(Data extract begins)
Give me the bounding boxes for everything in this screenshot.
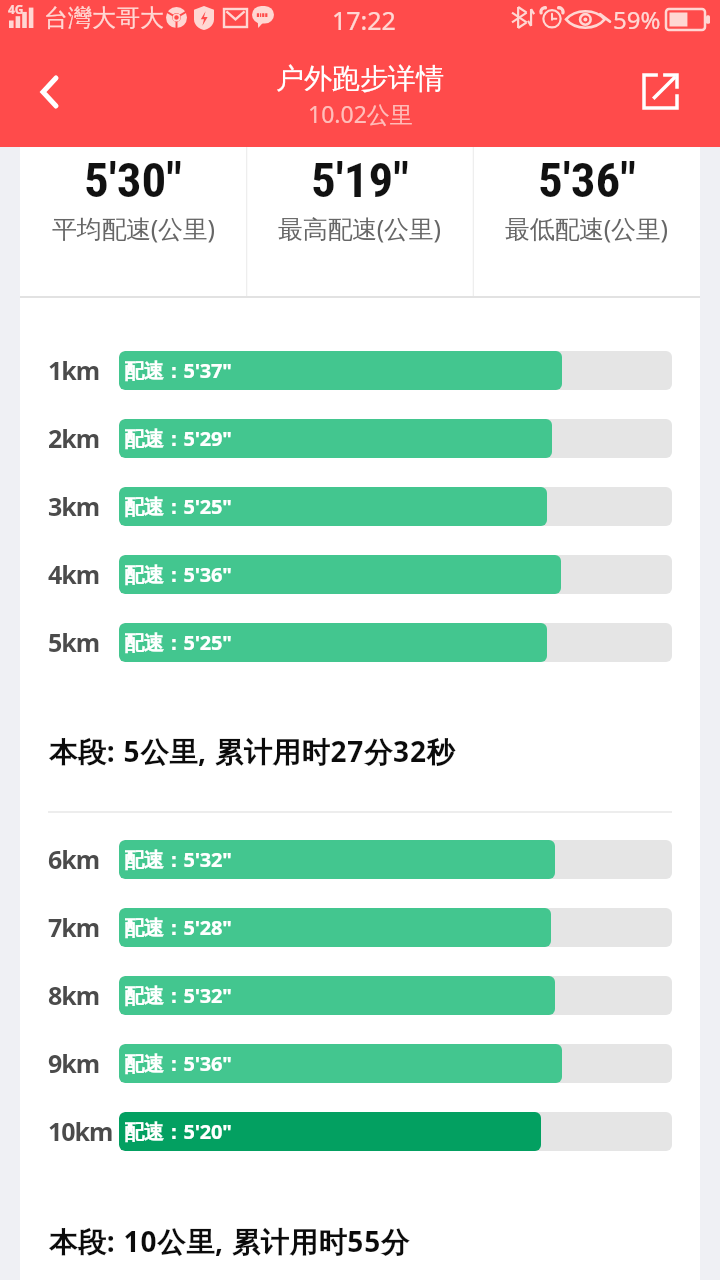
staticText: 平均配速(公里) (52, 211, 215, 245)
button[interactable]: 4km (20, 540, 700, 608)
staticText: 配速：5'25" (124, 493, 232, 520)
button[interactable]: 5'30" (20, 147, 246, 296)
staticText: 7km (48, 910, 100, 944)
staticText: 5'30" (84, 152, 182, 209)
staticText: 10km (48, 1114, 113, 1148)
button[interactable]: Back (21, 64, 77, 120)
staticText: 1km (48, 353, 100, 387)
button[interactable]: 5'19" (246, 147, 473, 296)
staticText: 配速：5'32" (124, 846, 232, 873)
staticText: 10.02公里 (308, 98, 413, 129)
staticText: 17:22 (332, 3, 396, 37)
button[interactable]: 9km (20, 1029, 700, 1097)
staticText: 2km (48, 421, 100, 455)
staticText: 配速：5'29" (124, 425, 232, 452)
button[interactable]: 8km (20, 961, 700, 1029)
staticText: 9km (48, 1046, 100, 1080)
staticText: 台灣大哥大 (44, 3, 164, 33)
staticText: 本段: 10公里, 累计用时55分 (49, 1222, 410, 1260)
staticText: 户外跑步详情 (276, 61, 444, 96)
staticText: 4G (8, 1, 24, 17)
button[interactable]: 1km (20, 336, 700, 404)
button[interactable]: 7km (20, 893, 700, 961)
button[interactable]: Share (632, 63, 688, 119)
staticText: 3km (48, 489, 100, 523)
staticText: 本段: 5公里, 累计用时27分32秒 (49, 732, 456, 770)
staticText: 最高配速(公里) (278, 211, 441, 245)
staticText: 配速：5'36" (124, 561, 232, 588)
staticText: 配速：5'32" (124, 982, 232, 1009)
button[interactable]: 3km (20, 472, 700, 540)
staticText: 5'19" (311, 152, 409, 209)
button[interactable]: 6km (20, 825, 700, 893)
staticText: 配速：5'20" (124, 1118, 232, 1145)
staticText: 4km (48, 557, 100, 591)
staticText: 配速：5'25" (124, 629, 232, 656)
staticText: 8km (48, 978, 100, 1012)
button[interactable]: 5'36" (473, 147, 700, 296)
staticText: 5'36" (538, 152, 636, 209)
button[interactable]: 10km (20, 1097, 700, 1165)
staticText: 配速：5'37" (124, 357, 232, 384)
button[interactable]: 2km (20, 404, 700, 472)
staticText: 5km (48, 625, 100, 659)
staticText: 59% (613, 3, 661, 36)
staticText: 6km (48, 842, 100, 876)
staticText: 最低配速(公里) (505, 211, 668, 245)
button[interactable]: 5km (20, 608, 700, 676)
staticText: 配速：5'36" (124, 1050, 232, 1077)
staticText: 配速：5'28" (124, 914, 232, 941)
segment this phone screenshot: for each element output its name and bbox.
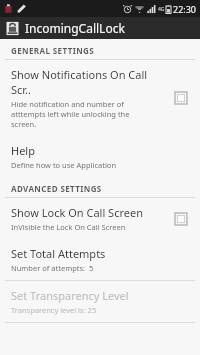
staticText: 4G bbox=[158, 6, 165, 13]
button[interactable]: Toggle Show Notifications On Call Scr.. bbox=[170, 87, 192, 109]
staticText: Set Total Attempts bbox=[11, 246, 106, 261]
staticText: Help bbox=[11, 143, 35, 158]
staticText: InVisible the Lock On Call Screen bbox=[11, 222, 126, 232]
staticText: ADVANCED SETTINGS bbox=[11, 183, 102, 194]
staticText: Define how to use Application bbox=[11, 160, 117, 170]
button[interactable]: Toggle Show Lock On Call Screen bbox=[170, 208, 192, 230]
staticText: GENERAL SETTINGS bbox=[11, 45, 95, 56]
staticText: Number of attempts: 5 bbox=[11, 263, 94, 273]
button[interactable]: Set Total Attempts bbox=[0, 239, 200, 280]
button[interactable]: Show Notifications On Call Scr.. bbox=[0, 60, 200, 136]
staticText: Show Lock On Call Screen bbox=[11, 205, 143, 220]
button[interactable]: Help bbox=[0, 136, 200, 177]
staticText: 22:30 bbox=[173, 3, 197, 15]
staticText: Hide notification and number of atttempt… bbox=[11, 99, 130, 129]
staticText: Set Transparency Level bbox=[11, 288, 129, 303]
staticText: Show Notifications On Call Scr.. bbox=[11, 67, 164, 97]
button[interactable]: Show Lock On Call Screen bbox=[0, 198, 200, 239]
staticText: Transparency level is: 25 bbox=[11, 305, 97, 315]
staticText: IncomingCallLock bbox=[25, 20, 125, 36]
(Data extract ends)
--- Work to complete ---
In the entries above, count each line containing the word "this" and reply with only the count.

--- Output of the task ---
2